The classic walks of the Dark Peak offer the walker enjoyment of the highest order whatever the weather, come rain, snow or sunshine. The degree of isolation especially in winter when on a featureless high moorland deep in snow that is invariably being driven hard into the face by an unremitting wind, is a character building experience best savoured in warm surroundings with a hot mug of tea. The walker having endured such a day will quite rightly have earned the soft green hills of the White Peak the following spring.

The walk along the three triangulation pillars that look out over the Upper Derwent Valley is one of the great edge walks of The Peak District. It is not a long walk so there is plenty of time to stand and stare, or, better still find a vantage point and sit and watch, there will be much to view and learn.

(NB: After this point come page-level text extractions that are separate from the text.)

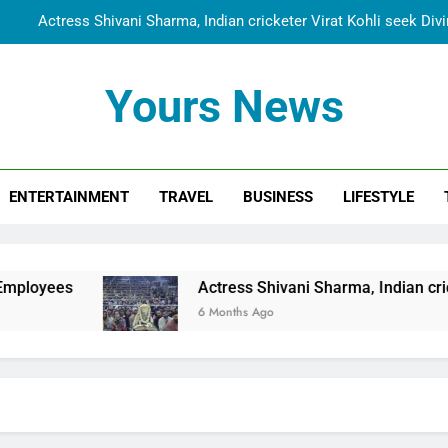
Actress Shivani Sharma, Indian cricketer Virat Kohli seek Di
Spiritual India Steps into Global Conversation as Yogi Priyavra
Yours News
Dr. Surendra Welcomes Dubai-Based Actress Shivani Sharma at N
Cooperation Betw
Shivani Sharma Joins Saathi The Youth Foundation in Hono
ENTERTAINMENT
TRAVEL
BUSINESS
LIFESTYLE
Actress Shivani Sharma, Indian cricketer Virat Kohli seek Di
Spiritual India Steps into Global Conversation as Yogi Priyavra
Dr. Surendra Welcomes Dubai-Based Actress Shivani Sharma at N
Actress Shivani Sharma, Indian cricketer Virat Kohl
Cooperation Betw
6 Months Ago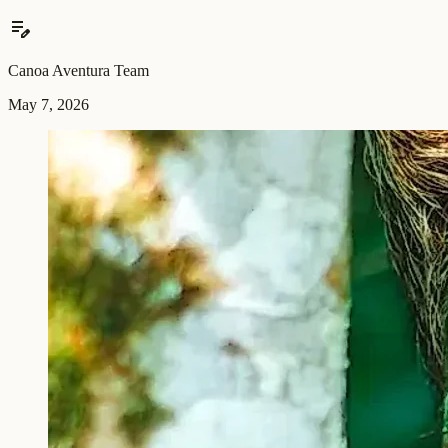
edit_note
Canoa Aventura Team
May 7, 2026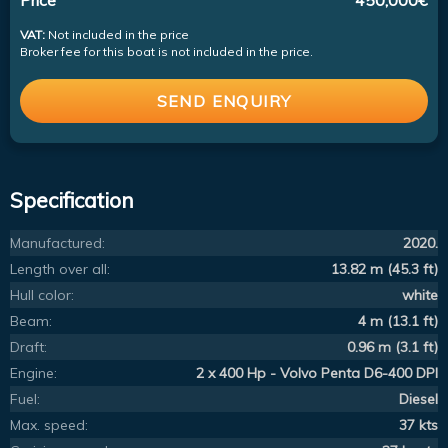
VAT:
Not included in the price
Broker fee for this boat is not included in the price.
SEND ENQUIRY
Specification
Manufactured:
2020.
Length over all:
13.82 m (45.3 ft)
Hull color:
white
Beam:
4 m (13.1 ft)
Draft:
0.96 m (3.1 ft)
Engine:
2 x 400 Hp - Volvo Penta D6-400 DPI
Fuel:
Diesel
Max. speed:
37 kts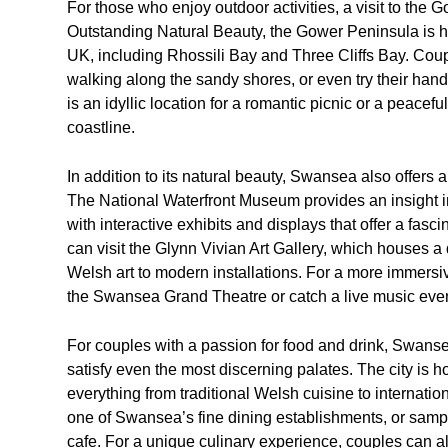
For those who enjoy outdoor activities, a visit to the
Outstanding Natural Beauty, the Gower Peninsula is 
UK, including Rhossili Bay and Three Cliffs Bay. Co
walking along the sandy shores, or even try their han
is an idyllic location for a romantic picnic or a peacef
coastline.
In addition to its natural beauty, Swansea also offers a 
The National Waterfront Museum provides an insight i
with interactive exhibits and displays that offer a fasci
can visit the Glynn Vivian Art Gallery, which houses a 
Welsh art to modern installations. For a more immers
the Swansea Grand Theatre or catch a live music even
For couples with a passion for food and drink, Swansea
satisfy even the most discerning palates. The city is ho
everything from traditional Welsh cuisine to internatio
one of Swansea’s fine dining establishments, or sample
cafe. For a unique culinary experience, couples can al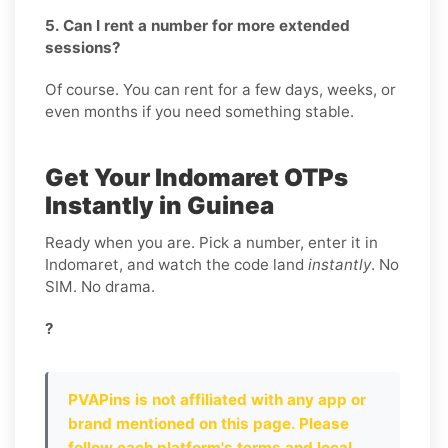
5. Can I rent a number for more extended
sessions?
Of course. You can rent for a few days, weeks, or
even months if you need something stable.
Get Your Indomaret OTPs
Instantly in Guinea
Ready when you are. Pick a number, enter it in
Indomaret, and watch the code land
instantly
. No
SIM. No drama.
?
PVAPins is not affiliated with any app or
brand mentioned on this page. Please
follow each platform's terms and local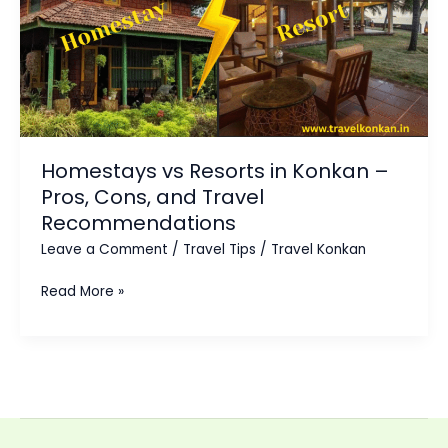
Konkan
–
Pros,
Cons,
and
Travel
Homestays vs Resorts in Konkan –
Recommendations
Pros, Cons, and Travel
Recommendations
Leave a Comment
/
Travel Tips
/
Travel Konkan
Read More »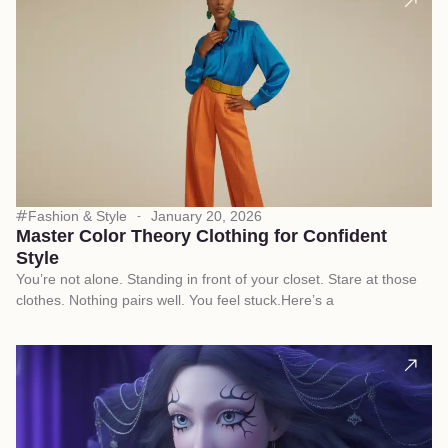
Fashion & Style
January 20, 2026
Master Color Theory Clothing for Confident
Style
You’re not alone. Standing in front of your closet. Stare at those
clothes. Nothing pairs well. You feel stuck.Here’s a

I started from The Kings Tree at the end of the public road that winds its way up the valleys western side. A track leads across the young Derwent river via the Slippery Stones bridge, transplanted from the sunken Derwent Village, and heads off up the valley following the river. Above can be seen the edges that fringe the valley and it is to one of these that a shooting track climbs up from the river towards Crow Stones Edge and then onto the first trig at Outer Edge.

The views from the triangulation pillar are magnificent. Bleaklow, Kinder, The Great Ridge, Bamford Edge, West and North Yorkshire, all are there to be seen and no doubt on a crystal clear day well beyond that as well.

SK 1891 9569 Margery 546
SK 1891 9569 Margery 546m

The next triangulation pillar, Margery is in line with the valley and in a dry season is a pleasant walk, in wet and continuous rain it is a completely different matter. This is peat grough country, dark, thick, oozing, leg sucking. There is no avoiding it, so you might as well be prepared. Gaiters are a must as are tight laces to save lost boots. You can skirt some groughs but a strange and probably natural mathematical formula means that you can never ever escape the final ignominy of flailing about in a childish fashion whilst trying to look as though you are in control. It is also a natural law that having seen no one all day, as soon as you become stuck a ramblers group will appear out of nowhere, to ask if you need help, to which the answer is of course a firm NO.

From Margery I chose a little bit of a nav exercise, taking a bearing from Featherbed Moss to the shooting track of Dukes Road means a yomp across moorland, navigating between the wetter marsh areas to gain the track across Cartledge Bents. Near by is an old cross possibly used as a marker to the Grange at Abbey Clough nearby and well worth a visit.

SK 1976 9099 Back Tor 538
SK 1976 9099 Back Tor 538m

The slabbed track for Back Tor which can be seen on the skyline, threads through peat and bog, so at least the feet keep dry. I’m not sure about these paths, I agree they do reduce erosion and something had to be done, but they are sore on the feet, so I was glad on reaching Back Tor, to climb up to the trig, remove my boots and sit back and relax.

The vista really is superb, I was glad I had brought some binoculars so that I could watch the birds and hares and pick out favourite places on the horizon. After half an hours rest I set off down to Fairholmes visitor centre via moor, woodland and track, a great days walking whatever the weather.